◆ **Problem description**
In the listing below, print exactly the lines between the line holding "que obras de esta magnitud antes" and the line holding "solo en administrar", inclusive, and no more.

◆ **Data shown**
◆ ◆ ◆ ◆ ◆

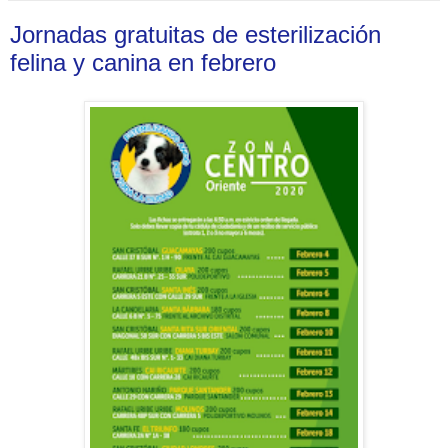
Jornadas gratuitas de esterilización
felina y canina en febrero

◆ ◆ ◆ ◆ ◆

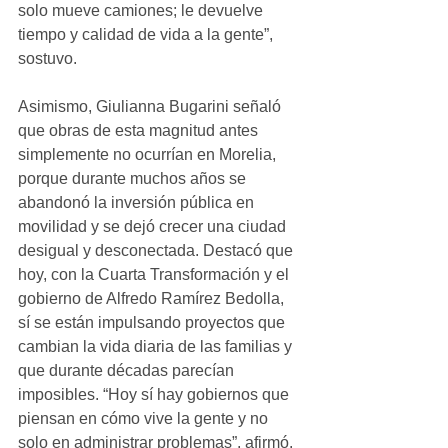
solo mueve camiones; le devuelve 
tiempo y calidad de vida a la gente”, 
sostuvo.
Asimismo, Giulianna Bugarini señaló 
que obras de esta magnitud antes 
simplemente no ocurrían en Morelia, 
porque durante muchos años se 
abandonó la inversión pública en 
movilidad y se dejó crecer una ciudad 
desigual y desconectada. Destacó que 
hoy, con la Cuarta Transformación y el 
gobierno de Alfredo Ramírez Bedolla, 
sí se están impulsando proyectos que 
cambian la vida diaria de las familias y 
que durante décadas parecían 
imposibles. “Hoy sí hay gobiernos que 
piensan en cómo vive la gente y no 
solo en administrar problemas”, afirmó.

◆ ◆ ◆ ◆ ◆

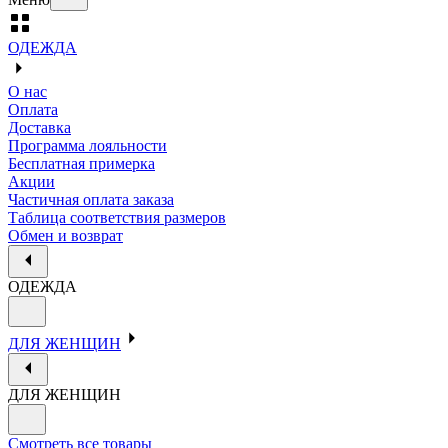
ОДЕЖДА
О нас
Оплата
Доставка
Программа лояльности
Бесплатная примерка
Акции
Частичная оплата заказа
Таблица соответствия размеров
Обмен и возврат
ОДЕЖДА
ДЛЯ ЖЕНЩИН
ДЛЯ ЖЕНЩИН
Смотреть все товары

◆ ◆ ◆ ◆ ◆

◆ **Output of the task**
que obras de esta magnitud antes 
simplemente no ocurrían en Morelia, 
porque durante muchos años se 
abandonó la inversión pública en 
movilidad y se dejó crecer una ciudad 
desigual y desconectada. Destacó que 
hoy, con la Cuarta Transformación y el 
gobierno de Alfredo Ramírez Bedolla, 
sí se están impulsando proyectos que 
cambian la vida diaria de las familias y 
que durante décadas parecían 
imposibles. “Hoy sí hay gobiernos que 
piensan en cómo vive la gente y no 
solo en administrar problemas”, afirmó.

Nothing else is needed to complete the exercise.